Both Cohen and Steers and Calamos manage a selection of closed-end funds, in addition to open-end funds and institutional assets. Managing closed-end funds may provide a bit of a security blanket to these firms, analysts said. Once the initial assets are raised, outflows aren't possible because they don't offer the same daily redemption features that open-end funds do. Consequently, closed-end funds provide a constant annuity of management fee revenue to the fund company, explained Jeff Margolin, vice president and senior closed-end fund analyst with Ryan Beck in New York.
But there are drawbacks. Closed-end fund assets can shrink in size due to depreciation, Margolin conceded. Moreover, closed-end fund managers tend to depend on the mood of the market when it comes to IPOs of all sorts, including closed-end funds. The real risk to favorable IPO market sentiment would be continued interest rate spikes, as they can "hurt the performance of funds and investors' appetite for new funds," Margolin said. When the Federal Reserve Bank raised interest rates in April and May for the first time in years, some fund advisors shelved plans for closed-end IPOs, he said.

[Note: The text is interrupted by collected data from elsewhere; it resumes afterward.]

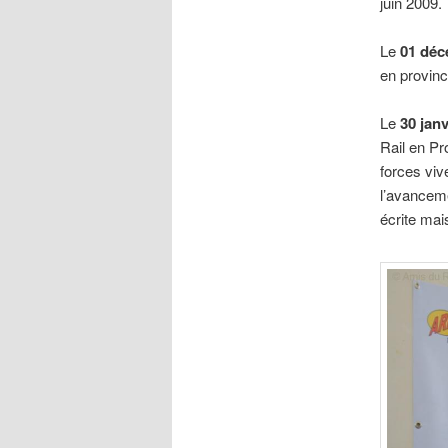
juin 2009.
Le
01 déc
en provinc
Le
30 janv
Rail en Pr
forces vive
l’avanceme
écrite mai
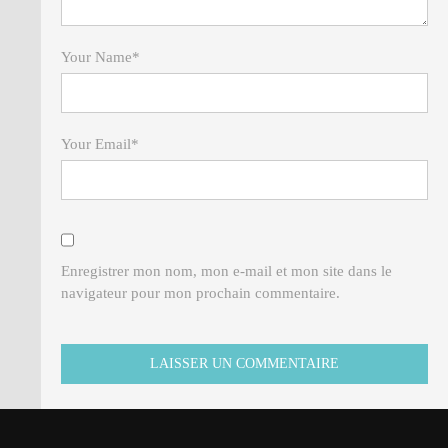
Your Name
*
Your Email
*
Enregistrer mon nom, mon e-mail et mon site dans le
navigateur pour mon prochain commentaire.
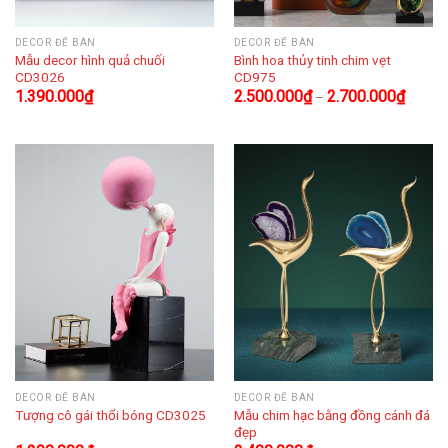
DECOR ĐỂ BÀN
DECOR ĐỂ BÀN
Mẫu decor hình quả chuối
Bình hoa thủy tinh chim vẹt
CD3026
CD975
1.390.000
₫
2.500.000
₫
2.700.000
₫
–
DECOR ĐỂ BÀN
DECOR ĐỂ BÀN
Mẫu chim hạc bằng đồng cánh đá
Tượng cô gái thổi bóng CD3025
đẹp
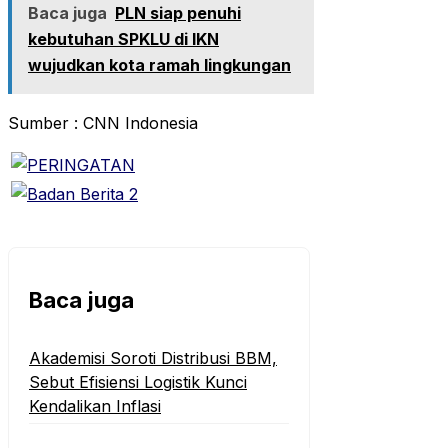
Baca juga
PLN siap penuhi
kebutuhan SPKLU di IKN
wujudkan kota ramah lingkungan
Sumber : CNN Indonesia
Baca juga
‎Akademisi Soroti Distribusi BBM,
Sebut Efisiensi Logistik Kunci
Kendalikan Inflasi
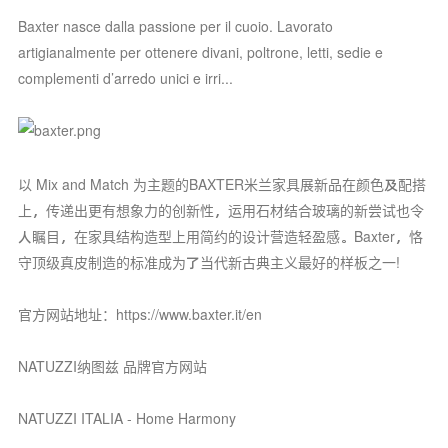
Baxter nasce dalla passione per il cuoio. Lavorato
artigianalmente per ottenere divani, poltrone, letti, sedie e
complementi d’arredo unici e irri...
以 Mix and Match 为主题的BAXTER米兰家具展新品在颜色及配搭
上，传递出更有想象力的创新性，运用石材结合玻璃的新尝试也令
人瞩目，在家具结构造型上用简约的设计营造轻盈感。Baxter，恪
守顶级真皮制造的标准成为了当代新古典主义最好的样板之一!
官方网站地址：https://www.baxter.it/en
NATUZZI纳图兹 品牌官方网站
NATUZZI ITALIA - Home Harmony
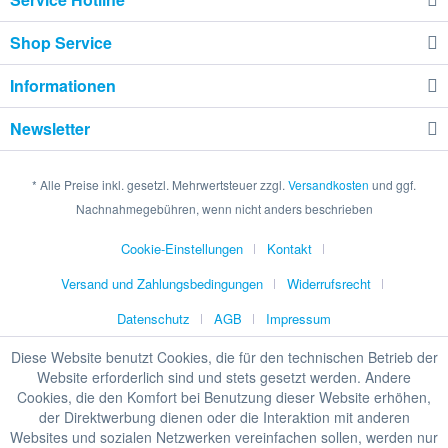
Shop Service
Informationen
Newsletter
* Alle Preise inkl. gesetzl. Mehrwertsteuer zzgl.
Versandkosten
und ggf.
Nachnahmegebühren, wenn nicht anders beschrieben
Cookie-Einstellungen
Kontakt
Versand und Zahlungsbedingungen
Widerrufsrecht
Datenschutz
AGB
Impressum
Diese Website benutzt Cookies, die für den technischen Betrieb der
Website erforderlich sind und stets gesetzt werden. Andere
Cookies, die den Komfort bei Benutzung dieser Website erhöhen,
HINWEIS ZU UNSEREN STATIONÄREN
der Direktwerbung dienen oder die Interaktion mit anderen
PREISEN
Websites und sozialen Netzwerken vereinfachen sollen, werden nur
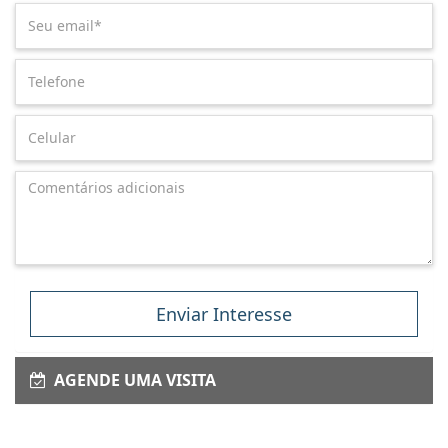
Enviar Interesse
AGENDE UMA VISITA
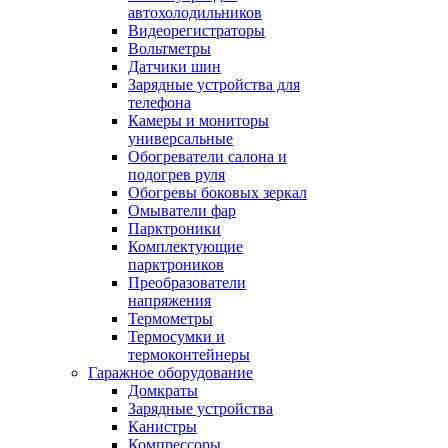
автохолодильников
Видеорегистраторы
Вольтметры
Датчики шин
Зарядные устройства для
телефона
Камеры и мониторы
универсальные
Обогреватели салона и
подогрев руля
Обогревы боковых зеркал
Омыватели фар
Парктроники
Комплектующие
парктроников
Преобразователи
напряжения
Термометры
Термосумки и
термоконтейнеры
Гаражное оборудование
Домкраты
Зарядные устройства
Канистры
Компрессоры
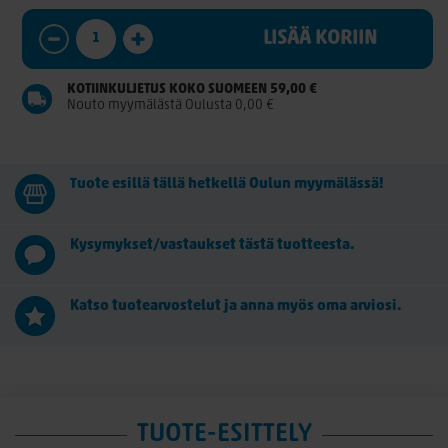
LISÄÄ KORIIN
KOTIINKULJETUS KOKO SUOMEEN 59,00 €
Nouto myymälästä Oulusta 0,00 €
Tuote esillä tällä hetkellä Oulun myymälässä!
Kysymykset/vastaukset tästä tuotteesta.
Katso tuotearvostelut ja anna myös oma arviosi.
TUOTE-ESITTELY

There could also be challenges for these niche players if a serious market correction were to takes place, said Robert Hansen, an equity analyst at Standard & Poor's in New York. If the bottom should fall out of their niche markets, depreciation of the closed-end funds could cause a widening discount between their exchange-traded net asset value and regular NAV, Hansen said. Simply put, that would cause mass redemptions, he said.
Extended periods of double-digit discounts have historically caused some shareholder activists to push to open-end a closed-end fund so that they, and other investors, could redeem shares at the higher NAV price. But data has shown that when funds are open-ended, assets quickly flow out, causing the newly opened fund to limp along and often fold.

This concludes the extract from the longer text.